Organized by Darion Allen, WSUM Talk Director
Que Será Será
After spending years in high school and almost one in college, I’ve learned a few lessons that I wish my younger self had known. The most important one is to take things less seriously in life and go with the flow. I used to spend hours fretting over small assignments or random drama but have realized that doing this is a waste of time when I can just choose to relax. I don’t mean I shouldn’t work hard or pursue my goals but can do so without being distracted by factors outside of my control. Realizing this idea of “Que Será Será”–my sister’s favorite phrase that means “What Will Be, Will Be”–was powerful because I can work towards my dreams without worrying about failure. Most problems can be dealt with using this simple phrase, and my younger self would have benefited from being more carefree in daily life.
– Will Romano
The Taste of Fun
As a freshman, there were quite a few things expected heading into this covid-altered school year: classes were going to be online, things were going to be shut down, and making friends was probably going to quite difficult. However, one thing that NO ONE mentioned or even thought to tell us for some ridiculous reason I’m sure I’ll never know, was that there were not going to be ANY Capri-Suns in the dining hall. Sometimes all a fella wants is a nice crisp Pacific Cooler Capri-Sun but nope, even such a simple pleasure has been snatched away from us by the jaws of the establishment. Frankly, I find this lack of delicious pouched beverages to be asinine and disappointing. Put simply the University just needs to do a better job at letting us know about these things ahead of time so we aren’t as flabbergasted, thank you.
– Riley J
Honestly, they really don’t! I wish someone would’ve shouted those two words at me for the entirety of the awkward mess that was puberty. Do you remember when you saw that one person trip on the sidewalk, or when someone else shouted across the street to a friend? If you do, congratulations because my memory sucks! We become so wrapped up in sweating over what other people see or think when they look at us that we can’t ~live our truth~. We’ve already spent the last year covered by literal masks; there’s no need to sacrifice living comfortably for living what is considered “normal.” (just don’t do anything creepy or illegal in public)
– Emily Takacs
Life Goes On
Something I used to battle with a lot was blowing things out of proportion and stressing over things that really did not need as much attention as I was giving them. This resulted in me exerting way too much energy, losing sleep, and developing unhealthy habits to deal with the things I was going through. I couldn’t pinpoint the time when this realization hit me but more recently I have better understood that life goes on.

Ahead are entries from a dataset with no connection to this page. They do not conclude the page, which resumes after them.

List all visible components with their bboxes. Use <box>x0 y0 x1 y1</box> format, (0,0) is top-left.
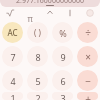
button[interactable]: 6 <box>52 70 73 91</box>
button[interactable]: Square root <box>0 7 20 19</box>
button[interactable]: × <box>77 46 98 67</box>
button[interactable]: ( ) <box>27 22 48 43</box>
staticText: π <box>26 13 34 24</box>
staticText: − <box>85 74 91 88</box>
button[interactable]: 3 <box>52 92 73 100</box>
button[interactable]: ÷ <box>77 22 98 43</box>
staticText: 5 <box>35 75 41 87</box>
button[interactable]: Pi <box>20 7 40 19</box>
staticText: ( ) <box>34 27 41 38</box>
staticText: × <box>85 50 91 64</box>
staticText: % <box>59 27 67 39</box>
button[interactable]: 9 <box>52 46 73 67</box>
button[interactable]: 7 <box>2 46 23 67</box>
button[interactable]: 8 <box>27 46 48 67</box>
staticText: 2,977,160000000000 <box>0 0 100 3</box>
staticText: 3 <box>60 92 66 100</box>
button[interactable]: 5 <box>27 70 48 91</box>
button[interactable]: Absolute value <box>60 7 80 19</box>
staticText: 9 <box>60 51 66 63</box>
button[interactable]: + <box>77 92 98 100</box>
button[interactable]: 4 <box>2 70 23 91</box>
staticText: AC <box>7 27 18 38</box>
button[interactable]: − <box>77 70 98 91</box>
staticText: 1 <box>10 92 16 100</box>
staticText: 2 <box>35 92 41 100</box>
button[interactable]: AC <box>2 22 23 43</box>
button[interactable]: % <box>52 22 73 43</box>
staticText: 6 <box>60 75 66 87</box>
staticText: 4 <box>10 75 16 87</box>
staticText: ÷ <box>85 26 91 40</box>
button[interactable]: 1 <box>2 92 23 100</box>
button[interactable]: Power <box>40 7 60 19</box>
button[interactable]: More <box>80 7 100 19</box>
button[interactable]: 2 <box>27 92 48 100</box>
staticText: + <box>85 92 91 100</box>
staticText: 7 <box>10 51 16 63</box>
staticText: 8 <box>35 51 41 63</box>
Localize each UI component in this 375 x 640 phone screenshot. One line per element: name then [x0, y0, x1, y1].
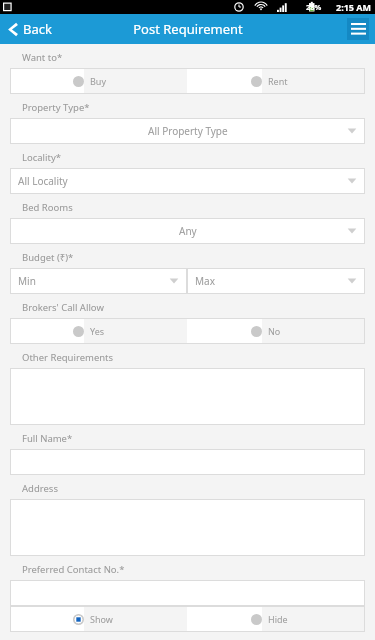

In most cases, no one is going to die over the day to day decisions we all make and everything can be figured out to some degree. One thing that has drastically helped me is the 72-hour rule. This rule states that one should not worry about something in the present if that same something would not worry them three days from the present. This could also be interpreted as one should not think too deeply about things to occur more than 72 hours from the present as it is too far to effectively do anything about. All in all, the principles behind all of these shared sentiments is that no matter what, time will continue progress and life will always go on through whatever is bothering you in the moment.
– D Allen
I wish someone had told me before college that it was just as important to focus on making A’s outside of the classroom as it was inside of the classroom. Too many times, I sacrificed my health, relationships and mental well-being to keep up in class. As long as I “made grades,” everything else would be “okay.” Essentially, life took a back seat—a misguided approach. One should never abandon their well-being to rack up accolades. The only way to make the A grades count is if you are healthy, holistically. Physical, mental and relationship health need to be at the forefront. I wish someone had said “you don’t carry a report card around after graduation, but you do carry your health, sleep patterns, relationships and emotional intelligence.” It is not just your documented intelligence.